The motion of this particle can be split into four parts. Firstly, it decelerates from five meters per second to negative five meters per second. This takes two seconds. Secondly, it travels at a constant speed from 𝑡 equals two seconds to 𝑡 equals six seconds. It then accelerates from negative five meters per second to five meters per second by 10 seconds. Finally, it decelerates to rest at 𝑡 equals 14 seconds. In this question, we’re interested in the time interval zero to eight seconds.

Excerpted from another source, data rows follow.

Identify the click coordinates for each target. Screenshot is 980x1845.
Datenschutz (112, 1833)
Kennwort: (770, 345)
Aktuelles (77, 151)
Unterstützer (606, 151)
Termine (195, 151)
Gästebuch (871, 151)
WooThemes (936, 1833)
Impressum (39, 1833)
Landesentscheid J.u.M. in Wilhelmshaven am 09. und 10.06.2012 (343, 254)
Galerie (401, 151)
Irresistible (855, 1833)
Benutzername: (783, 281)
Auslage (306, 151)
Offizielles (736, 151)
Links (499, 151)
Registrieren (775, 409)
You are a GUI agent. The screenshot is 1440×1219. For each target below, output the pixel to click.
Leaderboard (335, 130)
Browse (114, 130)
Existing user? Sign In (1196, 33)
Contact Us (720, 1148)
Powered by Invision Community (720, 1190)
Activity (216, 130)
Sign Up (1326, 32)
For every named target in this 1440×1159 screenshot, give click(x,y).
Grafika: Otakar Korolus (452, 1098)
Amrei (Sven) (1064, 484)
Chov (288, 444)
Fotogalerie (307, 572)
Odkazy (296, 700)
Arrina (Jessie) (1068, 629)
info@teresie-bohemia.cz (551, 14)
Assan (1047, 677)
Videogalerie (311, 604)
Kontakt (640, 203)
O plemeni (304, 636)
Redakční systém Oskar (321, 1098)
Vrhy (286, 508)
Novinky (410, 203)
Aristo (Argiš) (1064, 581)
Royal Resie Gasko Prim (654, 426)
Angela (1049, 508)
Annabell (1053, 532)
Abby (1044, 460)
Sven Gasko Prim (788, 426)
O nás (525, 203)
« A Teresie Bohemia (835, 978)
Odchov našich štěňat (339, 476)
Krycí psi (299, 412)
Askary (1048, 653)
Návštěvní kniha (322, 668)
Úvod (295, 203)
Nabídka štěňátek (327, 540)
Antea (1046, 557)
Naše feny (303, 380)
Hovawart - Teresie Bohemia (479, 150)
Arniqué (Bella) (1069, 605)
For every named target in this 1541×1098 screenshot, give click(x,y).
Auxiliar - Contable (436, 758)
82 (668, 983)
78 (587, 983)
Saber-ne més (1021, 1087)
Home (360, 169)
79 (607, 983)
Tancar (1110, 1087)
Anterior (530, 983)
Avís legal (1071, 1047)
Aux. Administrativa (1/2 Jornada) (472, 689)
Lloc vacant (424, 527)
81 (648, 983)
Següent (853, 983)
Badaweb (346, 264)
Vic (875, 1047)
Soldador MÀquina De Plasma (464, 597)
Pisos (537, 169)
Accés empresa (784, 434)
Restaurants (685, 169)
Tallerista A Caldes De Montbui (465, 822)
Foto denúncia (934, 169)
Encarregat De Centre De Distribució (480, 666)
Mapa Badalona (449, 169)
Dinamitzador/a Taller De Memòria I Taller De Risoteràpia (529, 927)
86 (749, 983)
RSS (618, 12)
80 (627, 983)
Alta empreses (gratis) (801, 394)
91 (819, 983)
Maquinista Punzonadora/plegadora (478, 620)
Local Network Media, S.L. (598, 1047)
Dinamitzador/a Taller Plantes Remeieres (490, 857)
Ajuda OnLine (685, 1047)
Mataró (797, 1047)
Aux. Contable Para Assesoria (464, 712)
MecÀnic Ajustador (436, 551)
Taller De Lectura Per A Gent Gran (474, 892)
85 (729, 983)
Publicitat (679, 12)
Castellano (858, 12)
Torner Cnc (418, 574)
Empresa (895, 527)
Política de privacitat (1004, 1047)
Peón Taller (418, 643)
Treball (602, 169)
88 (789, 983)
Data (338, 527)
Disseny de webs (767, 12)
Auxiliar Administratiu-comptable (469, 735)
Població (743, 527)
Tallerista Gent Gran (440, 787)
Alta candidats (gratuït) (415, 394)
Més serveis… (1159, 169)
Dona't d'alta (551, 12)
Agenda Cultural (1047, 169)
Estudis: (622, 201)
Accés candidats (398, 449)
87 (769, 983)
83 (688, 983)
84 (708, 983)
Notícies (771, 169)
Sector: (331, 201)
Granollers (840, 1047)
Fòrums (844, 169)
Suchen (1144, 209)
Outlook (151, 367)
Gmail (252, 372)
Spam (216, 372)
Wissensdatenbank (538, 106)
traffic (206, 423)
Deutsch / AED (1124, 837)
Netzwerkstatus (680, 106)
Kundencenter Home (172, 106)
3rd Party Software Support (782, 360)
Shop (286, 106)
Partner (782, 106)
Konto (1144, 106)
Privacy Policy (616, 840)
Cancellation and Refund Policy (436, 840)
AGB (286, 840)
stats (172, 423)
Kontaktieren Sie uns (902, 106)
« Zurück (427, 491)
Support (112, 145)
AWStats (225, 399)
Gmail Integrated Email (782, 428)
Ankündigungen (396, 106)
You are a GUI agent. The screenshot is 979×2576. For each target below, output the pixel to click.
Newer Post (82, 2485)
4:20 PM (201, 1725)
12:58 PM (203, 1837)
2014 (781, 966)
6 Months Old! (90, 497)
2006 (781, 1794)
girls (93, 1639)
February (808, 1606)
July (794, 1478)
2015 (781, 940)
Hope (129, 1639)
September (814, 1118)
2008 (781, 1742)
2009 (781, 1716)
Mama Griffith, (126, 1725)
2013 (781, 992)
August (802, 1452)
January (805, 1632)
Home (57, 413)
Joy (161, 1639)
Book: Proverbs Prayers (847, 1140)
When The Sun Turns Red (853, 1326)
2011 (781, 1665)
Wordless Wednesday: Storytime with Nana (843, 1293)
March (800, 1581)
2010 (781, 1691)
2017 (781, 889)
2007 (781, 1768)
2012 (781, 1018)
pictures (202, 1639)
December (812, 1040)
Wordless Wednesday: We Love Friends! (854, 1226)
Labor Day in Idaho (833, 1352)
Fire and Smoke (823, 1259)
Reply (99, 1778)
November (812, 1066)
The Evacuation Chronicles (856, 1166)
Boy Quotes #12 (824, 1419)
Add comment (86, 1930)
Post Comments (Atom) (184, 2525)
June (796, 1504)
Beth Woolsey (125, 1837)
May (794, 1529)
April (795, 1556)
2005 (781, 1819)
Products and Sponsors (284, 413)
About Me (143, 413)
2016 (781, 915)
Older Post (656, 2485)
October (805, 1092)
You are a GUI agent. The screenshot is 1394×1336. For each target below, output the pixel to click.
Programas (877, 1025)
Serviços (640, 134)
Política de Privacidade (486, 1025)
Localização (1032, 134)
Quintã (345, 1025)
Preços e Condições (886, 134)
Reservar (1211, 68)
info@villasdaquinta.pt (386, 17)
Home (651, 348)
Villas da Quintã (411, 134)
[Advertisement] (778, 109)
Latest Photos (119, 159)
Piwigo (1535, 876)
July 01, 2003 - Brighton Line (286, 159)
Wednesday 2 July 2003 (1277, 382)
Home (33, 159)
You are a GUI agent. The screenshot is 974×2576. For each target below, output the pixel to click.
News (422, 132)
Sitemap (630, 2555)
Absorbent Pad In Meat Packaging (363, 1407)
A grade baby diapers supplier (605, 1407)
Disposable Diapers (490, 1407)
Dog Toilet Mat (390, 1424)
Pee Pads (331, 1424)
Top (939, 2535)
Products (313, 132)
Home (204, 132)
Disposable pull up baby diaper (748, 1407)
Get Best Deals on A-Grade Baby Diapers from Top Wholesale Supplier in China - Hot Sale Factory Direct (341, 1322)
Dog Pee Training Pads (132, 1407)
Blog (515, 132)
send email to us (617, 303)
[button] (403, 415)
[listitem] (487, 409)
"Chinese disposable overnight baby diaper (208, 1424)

In any velocity–time graph, we can calculate the displacement or distance by looking at the area under the graph. In this question, we will split this into two sections. The section between 𝑡 equals zero and 𝑡 equals one, where the area is above the 𝑥-axis, and the area between 𝑡 equals one and 𝑡 equals eight, where it is below the 𝑥-axis. Our value for B, if we were considering displacement, would be negative. But as we’re dealing with distance and this must be positive, we take the absolute value of the displacement.
Our first shape, A, is a triangle, and we can calculate the area of this by multiplying the base by the height and then dividing by two. The distance travelled between 𝑡 equals zero and 𝑡 equals one second is one multiplied by five divided by two. This is equal to 2.5 meters. Shape B is a trapezium. And we can calculate this area by adding 𝑎 and 𝑏, dividing by two, and then multiplying by the height, where 𝑎 and 𝑏 are the parallel sides.
The parallel sides of the trapezium have lengths seven and four. And the distance between them or height is five. 11 divided by two is 5.5, and multiplying this by five gives us a distance of 27.5 meters. We can then calculate the total distance by adding 2.5 to 27.5. This is equal to 30. So, the distance covered by the particle in the time interval zero to eight is 30 meters.